The move to remote working, and need to share data online, also means that previously reliable airgaps may have eroded or been compromised. For now the balance of power has shifted in favour of attackers, and there is no single silver bullet that will protect the organisation. Instead security demands a top-down approach, involving the entire business.
Going beyond technology
For most organisations, selecting and deploying the most effective and efficient security controls and technology has been a top priority. However, an investment in technology also means investing in the policies, processes and skills needed to harden security posture. For instance, SIEM technology and event management dashboards identify and interrogate potential threats via external sources and across the entire organisation, so that security teams can contain and mitigate threats or lateral movement with prompt action. However, without processes in place to identify what constitutes an actionable threat and what actions to take, alongside skilled analysts, security teams will either miss potential threats or find themselves overwhelmed by alerts.
Implementing technology still takes time, even in a situation where there is huge pressure from across the business to act quickly.
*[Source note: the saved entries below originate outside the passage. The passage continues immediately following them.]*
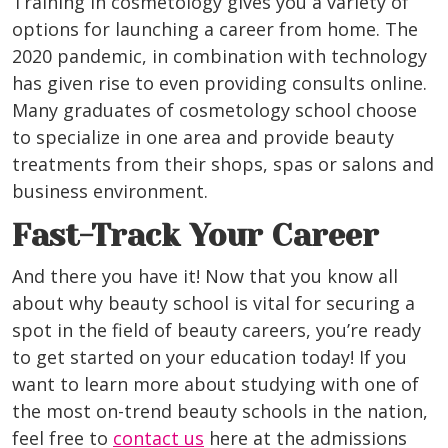
Training in cosmetology gives you a variety of
options for launching a career from home. The
2020 pandemic, in combination with technology
has given rise to even providing consults online.
Many graduates of cosmetology school choose
to specialize in one area and provide beauty
treatments from their shops, spas or salons and
business environment.
Fast-Track Your Career
And there you have it! Now that you know all
about why beauty school is vital for securing a
spot in the field of beauty careers, you’re ready
to get started on your education today! If you
want to learn more about studying with one of
the most on-trend beauty schools in the nation,
feel free to
contact us
here at the admissions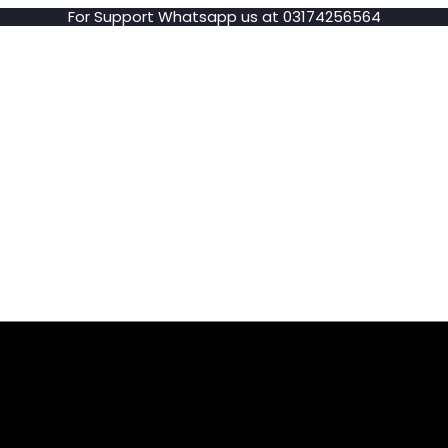
For Support Whatsapp us at 03174256564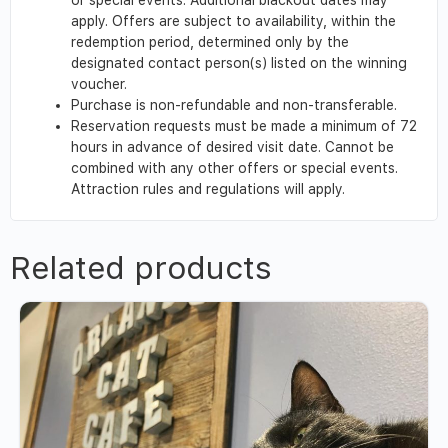
apply. Offers are subject to availability, within the
redemption period, determined only by the
designated contact person(s) listed on the winning
voucher.
Purchase is non-refundable and non-transferable.
Reservation requests must be made a minimum of 72
hours in advance of desired visit date. Cannot be
combined with any other offers or special events.
Attraction rules and regulations will apply.
Related products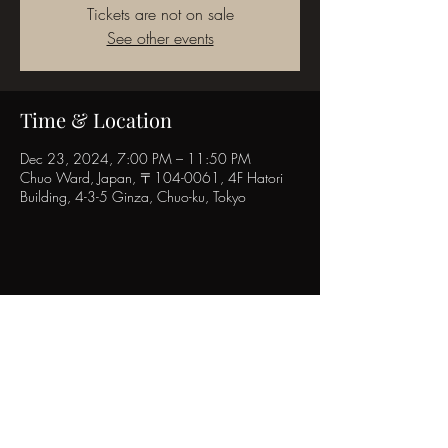
Tickets are not on sale
See other events
Time & Location
Dec 23, 2024, 7:00 PM – 11:50 PM
Chuo Ward, Japan, 〒104-0061, 4F Hatori
Building, 4-3-5 Ginza, Chuo-ku, Tokyo
Share this event
POPINN.GINZA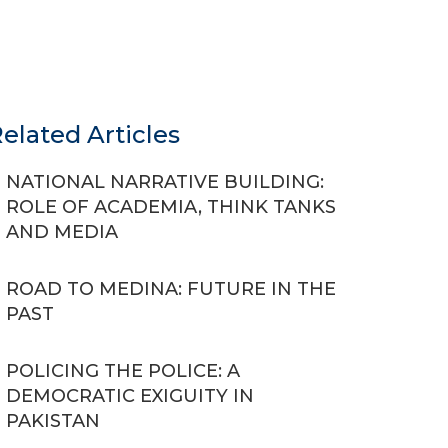
elated Articles
NATIONAL NARRATIVE BUILDING:
ROLE OF ACADEMIA, THINK TANKS
AND MEDIA
ROAD TO MEDINA: FUTURE IN THE
PAST
POLICING THE POLICE: A
DEMOCRATIC EXIGUITY IN
PAKISTAN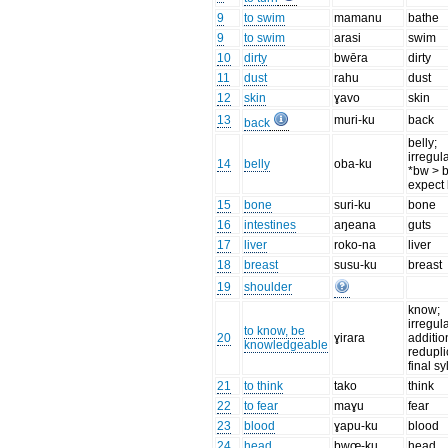
9
to swim
mamanu
bathe
9
to swim
arasi
swim
10
dirty
bwēra
dirty
11
dust
rahu
dust
12
skin
ɣavo
skin
13
muri-ku
back
back
belly;
irregul
14
belly
oba-ku
*bw > b
expect
15
bone
suri-ku
bone
16
intestines
aŋeana
guts
17
liver
roko-na
liver
18
breast
susu-ku
breast
19
shoulder
know;
irregul
to know, be
20
ɣirara
additio
knowledgeable
redupli
final sy
21
to think
tako
think
22
to fear
maɣu
fear
23
blood
ɣapu-ku
blood
24
head
bwœ-ku
head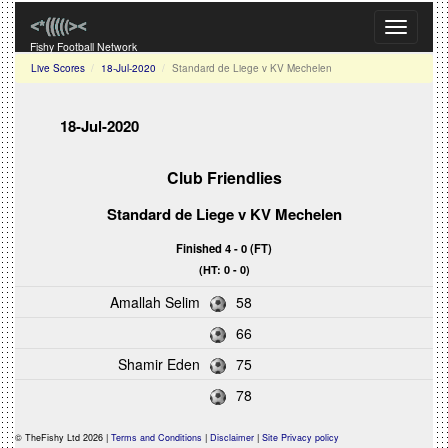
Toggle
navigati
Fishy Football Network
Live Scores
18-Jul-2020
Standard de Liege v KV Mechelen
18-Jul-2020
Club Friendlies
Standard de Liege
v
KV Mechelen
Finished 4 - 0 (FT)
(HT: 0 - 0)
Amallah Selim
58
66
Shamir Eden
75
78
© TheFishy Ltd 2026 |
Terms and Conditions
|
Disclaimer
|
Site Privacy policy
Organisations are already making mistakes – for example, we have seen some organisations spin up virtual firewalls to facilitate secure remote access and route a new wave of remote communication traffic. However, pressure to focus on immediate business continuity needs means organisations often have failed to ensure that existing security solutions address the new infrastructure operating profile, or that they are configured and patched correctly. Similarly, implementing a technology without assessing and situationally stress testing the wider implications across an IT estate can result in an erosion of the overall security posture.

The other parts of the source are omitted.